» **Instructions to follow**: Pictures stay out; please output the remaining data exactly.

» **Information supplied**:
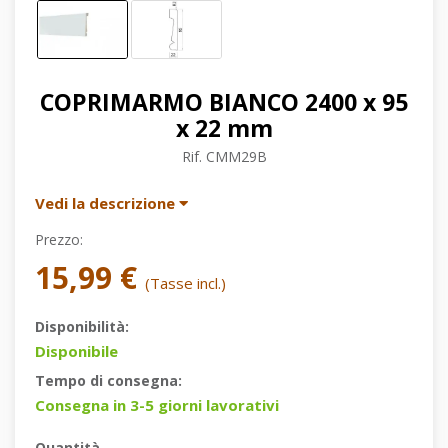
COPRIMARMO BIANCO 2400 x 95
x 22 mm
Rif.
CMM29B
Vedi la descrizione
Prezzo:
15,99 €
(Tasse incl.)
Disponibilità:
Disponibile
Tempo di consegna:
Consegna in 3-5 giorni lavorativi
Quantità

» **Expected output**:
COPRIMARMO BIANCO 2400 x 95
x 22 mm
Rif.
CMM29B
Vedi la descrizione
Prezzo:
15,99 €
(Tasse incl.)
Disponibilità:
Disponibile
Tempo di consegna:
Consegna in 3-5 giorni lavorativi
Quantità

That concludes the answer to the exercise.